Related
This is a cutout of my dataframe
I have a dataframe where i have two different variables that is found one year apart from each other. I would like to combine for exampel 2007 and 2008 to make one row with both variable and name it Denmark2007/8.
I have about 300 rows to do this with, and cannot find a command that will do this, and typing it mannually is not in the question
I have looked at everything from merge() and colsums, and i am lost
While one can debate whether a wide format data frame will be easiest to use in subsequent analysis steps, the tricky part of this request is that the names of countries may include multiple words.
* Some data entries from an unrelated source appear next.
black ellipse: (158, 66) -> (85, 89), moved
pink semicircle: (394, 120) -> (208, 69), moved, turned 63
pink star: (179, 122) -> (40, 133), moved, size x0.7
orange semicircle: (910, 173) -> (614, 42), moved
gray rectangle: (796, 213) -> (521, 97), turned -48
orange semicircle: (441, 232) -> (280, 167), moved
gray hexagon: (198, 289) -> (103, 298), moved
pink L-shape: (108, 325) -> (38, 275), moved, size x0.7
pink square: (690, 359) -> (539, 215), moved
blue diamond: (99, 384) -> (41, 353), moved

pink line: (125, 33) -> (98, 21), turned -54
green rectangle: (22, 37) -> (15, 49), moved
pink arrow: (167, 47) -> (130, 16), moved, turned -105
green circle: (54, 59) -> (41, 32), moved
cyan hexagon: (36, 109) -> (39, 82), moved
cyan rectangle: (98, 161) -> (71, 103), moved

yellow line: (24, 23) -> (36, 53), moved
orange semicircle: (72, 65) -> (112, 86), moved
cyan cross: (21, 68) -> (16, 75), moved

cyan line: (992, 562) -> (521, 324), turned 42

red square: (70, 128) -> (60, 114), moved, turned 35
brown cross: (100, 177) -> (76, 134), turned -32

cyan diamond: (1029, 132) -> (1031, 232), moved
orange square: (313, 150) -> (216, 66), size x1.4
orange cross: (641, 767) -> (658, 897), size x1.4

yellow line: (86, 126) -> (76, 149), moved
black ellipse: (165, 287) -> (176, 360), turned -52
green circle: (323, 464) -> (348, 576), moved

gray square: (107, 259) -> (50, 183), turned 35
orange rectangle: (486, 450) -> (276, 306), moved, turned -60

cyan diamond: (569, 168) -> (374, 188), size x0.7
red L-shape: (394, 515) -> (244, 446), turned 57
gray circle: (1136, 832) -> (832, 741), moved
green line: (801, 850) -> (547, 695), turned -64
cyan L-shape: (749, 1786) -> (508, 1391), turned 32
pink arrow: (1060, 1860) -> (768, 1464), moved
This means that a simpler solution like tidyr::separate() with sep = " " isn't feasible.
Here is a solution that uses length of each Country to extract the last 4 characters into a Year column, and everything before the final space as Country.
For the purposes of this example, v1 represents the odd year data, and v2 represents the even year data.
Refactored Solution
After coding the tidyverse friendly answer (see below), I realized I could simplify the original solution by starting with the long form tidy data, splitting it into even and odd years, renaming columns and then merging by year.
First, we create data based on the graphic in the original post, and add a couple of rows for a country whose name includes multiple words.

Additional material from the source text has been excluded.